Click here for a more recent update on the Job Support Scheme.
Key facts announced
- The company will continue to pay its employee for time worked, but the burden of hours not worked will be split between the employer and the Government (through wage support) and the employee (through a wage reduction), and the employee will keep their job.
- The Government will pay a third of hours not worked up to a cap, with the employer also contributing a third. This will ensure employees earn a minimum of 77% of their normal wages.
- Employers using the Job Support Scheme will also be able to claim the Job Retention Bonus if they meet the eligibility criteria.
- All employers with a UK bank account and UK PAYE schemes can claim the grant. Neither the employer nor the employee needs to have previously used the Coronavirus Job Retention Scheme.
- Large businesses will have to meet a financial assessment test, so the scheme is only available to those whose turnover is lower now than before experiencing difficulties from Covid-19. There will be no financial assessment test for small and medium enterprises (SMEs).
- Employees must be on an employer’s PAYE payroll on or before 23 September 2020.
- In order to support viable jobs, for the first three months of the scheme the employee must work at least 33% of their usual hours. After 3 months, the Government will consider whether to increase this minimum hours threshold. Employees will be able to cycle on and off the scheme and do not have to be working the same pattern each month, but each short-time working arrangement must cover a minimum period of seven days.

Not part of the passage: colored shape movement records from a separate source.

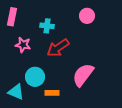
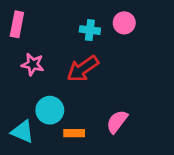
cyan cross: (47, 26) -> (90, 30), moved
pink semicircle: (83, 75) -> (117, 122), moved, size x0.7

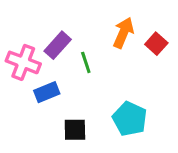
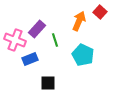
red square: (156, 44) -> (100, 12), moved
cyan pentagon: (130, 119) -> (83, 55), moved

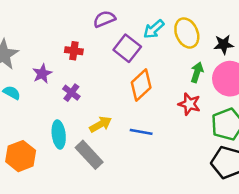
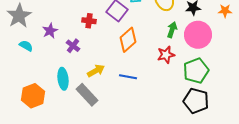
red cross: (74, 51) -> (89, 21), moved
red star: (189, 104) -> (166, 55), turned -30

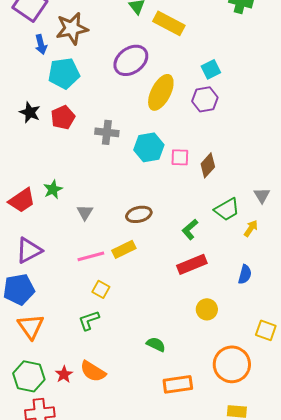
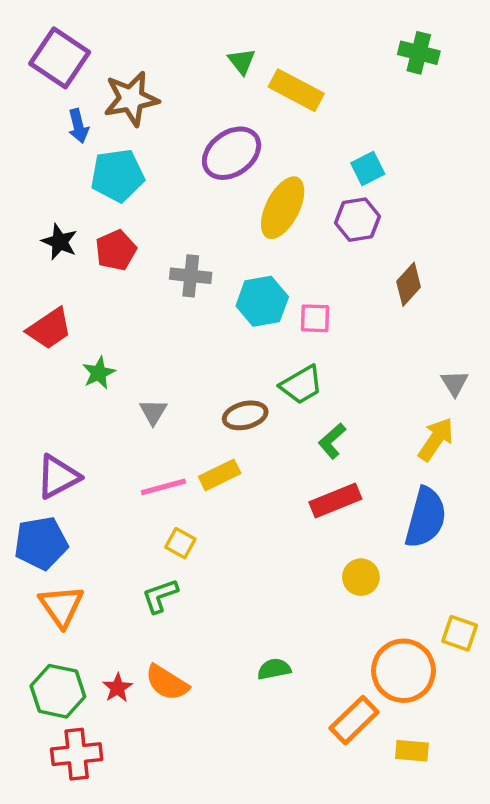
brown diamond: (208, 165) -> (409, 284), moved
red trapezoid: (22, 200) -> (49, 329), moved
green trapezoid: (227, 209) -> (301, 385), moved
yellow arrow: (251, 228) -> (436, 439), size x1.5
blue semicircle: (245, 274) -> (426, 518), size x1.8
yellow square: (266, 330) -> (460, 633), moved
green semicircle: (156, 344) -> (274, 669), moved, turned -36
orange rectangle: (178, 384) -> (354, 720), moved, turned -36

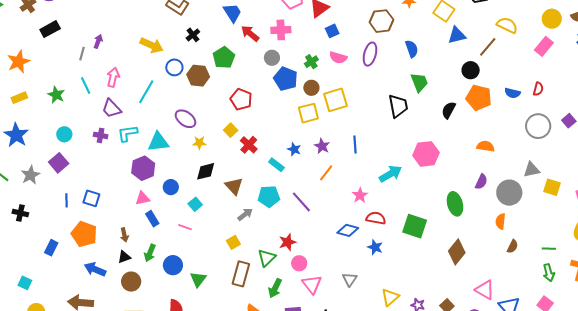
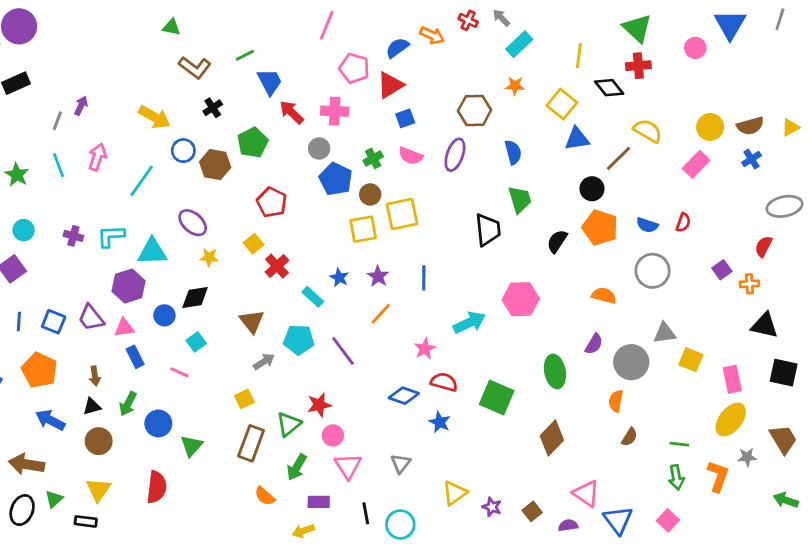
purple trapezoid: (111, 109) -> (91, 318), moved
gray circle: (538, 126) -> (653, 271), moved
black diamond: (206, 171) -> (195, 298), moved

What does the grant cover?
- For every hour not worked by the employee, both the Government and employer will pay a third each of the usual hourly wage for that employee. The Government contribution will be capped at £697.92 a month.
- Grant payments will be made in arrears, reimbursing the employer for the Government’s contribution.
- Employers must pay employees their contracted wages for hours worked, and the Government and employer contributions for hours not worked.
- Employees cannot be made redundant or put on notice of redundancy during the period within which their employer is claiming the grant for that employee.
Joe normally works 5 days a week and earns £350 a week. His company is suffering reduced sales due to COVID-19. Rather than making Joe redundant, the company puts Joe on the Job Support Scheme, working 2 days a week (40% of his usual hours).
Joe’s employer pays him £140 for the days he works and for the time he is not working (3 days or 60%, worth £210), he will also earn 2/3, or £140, bringing his total earnings to £280, 80% of his normal wage.
The Government will give a grant worth £70 (1/3 of hours not worked, equivalent to 20% of Joe’s normal wages) to Joe’s employer to help them keep his job.